*** Opening Records for this exercise ***

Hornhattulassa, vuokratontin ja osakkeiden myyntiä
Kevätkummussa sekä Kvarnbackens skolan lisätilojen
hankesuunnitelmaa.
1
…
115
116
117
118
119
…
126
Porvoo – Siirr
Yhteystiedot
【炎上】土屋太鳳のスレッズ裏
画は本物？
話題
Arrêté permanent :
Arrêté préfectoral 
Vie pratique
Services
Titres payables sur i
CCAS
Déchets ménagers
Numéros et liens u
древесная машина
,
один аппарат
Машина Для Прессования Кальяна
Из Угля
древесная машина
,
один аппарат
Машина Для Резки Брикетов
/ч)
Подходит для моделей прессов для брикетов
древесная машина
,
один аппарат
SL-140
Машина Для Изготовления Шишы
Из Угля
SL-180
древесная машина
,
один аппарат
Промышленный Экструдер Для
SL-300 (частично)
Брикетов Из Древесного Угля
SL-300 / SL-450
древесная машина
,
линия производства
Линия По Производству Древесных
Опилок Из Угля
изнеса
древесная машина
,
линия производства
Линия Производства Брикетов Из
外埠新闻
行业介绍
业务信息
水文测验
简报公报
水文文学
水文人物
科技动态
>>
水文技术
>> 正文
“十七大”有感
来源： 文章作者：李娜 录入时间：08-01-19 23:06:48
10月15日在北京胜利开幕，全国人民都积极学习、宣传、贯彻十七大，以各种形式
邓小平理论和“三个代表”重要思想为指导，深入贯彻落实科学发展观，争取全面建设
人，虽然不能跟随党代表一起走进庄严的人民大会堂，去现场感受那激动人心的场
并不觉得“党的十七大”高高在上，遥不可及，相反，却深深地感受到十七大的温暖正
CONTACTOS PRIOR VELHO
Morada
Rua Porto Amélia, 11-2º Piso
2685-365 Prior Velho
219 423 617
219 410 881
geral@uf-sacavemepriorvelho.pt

*** Closing Records for this exercise ***

What you are asked to do: All the entries should be written out again precisely.

Written reply:
Hornhattulassa, vuokratontin ja osakkeiden myyntiä
Kevätkummussa sekä Kvarnbackens skolan lisätilojen
hankesuunnitelmaa.
1
…
115
116
117
118
119
…
126
Porvoo – Siirr
Yhteystiedot
【炎上】土屋太鳳のスレッズ裏
画は本物？
話題
Arrêté permanent :
Arrêté préfectoral 
Vie pratique
Services
Titres payables sur i
CCAS
Déchets ménagers
Numéros et liens u
древесная машина
,
один аппарат
Машина Для Прессования Кальяна
Из Угля
древесная машина
,
один аппарат
Машина Для Резки Брикетов
/ч)
Подходит для моделей прессов для брикетов
древесная машина
,
один аппарат
SL-140
Машина Для Изготовления Шишы
Из Угля
SL-180
древесная машина
,
один аппарат
Промышленный Экструдер Для
SL-300 (частично)
Брикетов Из Древесного Угля
SL-300 / SL-450
древесная машина
,
линия производства
Линия По Производству Древесных
Опилок Из Угля
изнеса
древесная машина
,
линия производства
Линия Производства Брикетов Из
外埠新闻
行业介绍
业务信息
水文测验
简报公报
水文文学
水文人物
科技动态
>>
水文技术
>> 正文
“十七大”有感
来源： 文章作者：李娜 录入时间：08-01-19 23:06:48
10月15日在北京胜利开幕，全国人民都积极学习、宣传、贯彻十七大，以各种形式
邓小平理论和“三个代表”重要思想为指导，深入贯彻落实科学发展观，争取全面建设
人，虽然不能跟随党代表一起走进庄严的人民大会堂，去现场感受那激动人心的场
并不觉得“党的十七大”高高在上，遥不可及，相反，却深深地感受到十七大的温暖正
CONTACTOS PRIOR VELHO
Morada
Rua Porto Amélia, 11-2º Piso
2685-365 Prior Velho
219 423 617
219 410 881
geral@uf-sacavemepriorvelho.pt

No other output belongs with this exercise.